Claro que cuando la sangre fluye suave y silenciosamente después de una buena cepillada de dientes y lo sigue haciendo una vez debajo de un reconfortante chorro de ducha de agua muy caliente para compensar la sangre fría que acompaña a su licuación, las tiritas no sirven para nada y solo queda la meditacion mesmerizada.
Y me quedo absorto en la contemplación de los chorros de agua que, a pesar de su abundancia, parecen incapaces de mojar la totalidad de la mampara pues siempre queda algún pedacito de su superficie que parece seco aunque rodeado de islas de agua que se mantienen enteras gracias a la tensión superficial, esa misma fuerza que dibuja figuras fractales sobre la encimera de marmol ajado de mi lavabo y en las que me deleito mientras me suicido frotándome las encías con un cepillo de cerda rígida y un blanqueador arenoso.
Y mientras me seco con una toalla de una densidad tal que apenas puede sostener mis pobres brazos febriles, pienso que no parece que todo sea en todo momento un flujo constante. Los pasillitos secos de la mampara, los fractales gorditos de la encimera son solo dos ejemplos que prueban lo imposible de mi intento de evitar los coágulos. Aparecerán y desafiarán la farmacopea al tiempo que me consuelan contra la amenaza aterrorizante del espíritu de Heráclito que, sin embargo, tanto me consoló en el pasado cuando la mejor cura de aquellas heridas de juventud, tan tontas y tan trágicas, era pensar que mañana ni yo seré yo, ni aquella traición habrá permanecido incólume, ni las esquelas de sus perpetradores habrán dejado alegrar mi lectura matinal del periódico.
Pues no, nunca nada fluye del todo y siempre quedan islas de horror y rencor. Es pues tiempo de desmitificar a los clásicos griegos y reconocer que su lectura solo sirve para hacer guantes con la dura realidad agrumada como en un coágulo de sangre. Ni siquiera son un espejo en el que mirarnos pues en ellos, que no distinguían muy bien entre la elucubración y el entretenimiento, entre lo abstracto y lo concreto, entre lo fluído y lo enraizado, todo está distorsionado por la curvatura de su superficie, por la lejanía del centro de la esfera y la longitud del radio. Nada aprendemos de ellos a no ser....
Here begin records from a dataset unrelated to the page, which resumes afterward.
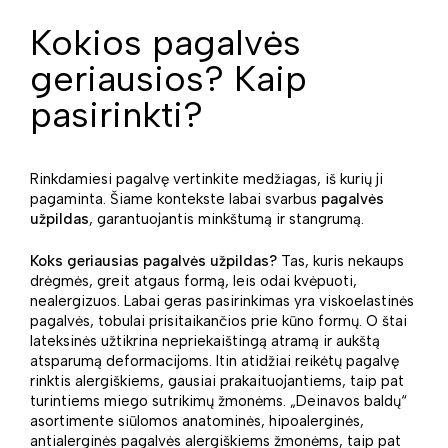
Kokios pagalvės
geriausios? Kaip
pasirinkti?
Rinkdamiesi pagalvę vertinkite medžiagas, iš kurių ji
pagaminta. Šiame kontekste labai svarbus
pagalvės
užpildas
, garantuojantis minkštumą ir stangrumą.
Koks geriausias pagalvės užpildas?
Tas, kuris nekaups
drėgmės, greit atgaus formą, leis odai kvėpuoti,
nealergizuos. Labai geras pasirinkimas yra viskoelastinės
pagalvės, tobulai prisitaikančios prie kūno formų. O štai
lateksinės užtikrina nepriekaištingą atramą ir aukštą
atsparumą deformacijoms. Itin atidžiai reikėtų pagalvę
rinktis alergiškiems, gausiai prakaituojantiems, taip pat
turintiems miego sutrikimų žmonėms. „Deinavos baldų“
asortimente siūlomos anatominės, hipoalerginės,
antialerginės pagalvės alergiškiems žmonėms, taip pat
...sí, a no ser que entendamos que los filósofos y dramaturgos griegos son como un frontón cuyo frontis nos devuelve nuestra propia jugada bien de frente, abriéndonos los ojos, bien con un ángulo equivalente en grados al ángulo de nuestro propio lanzamiento, permitiéndonos seguir resistiendo esta vida que no fluye,o bien exactamente en paralelo cuando hacemos una jugada a dos paredes, lo que en un perfecto bucle nos encuentra siempre en donde estábamos.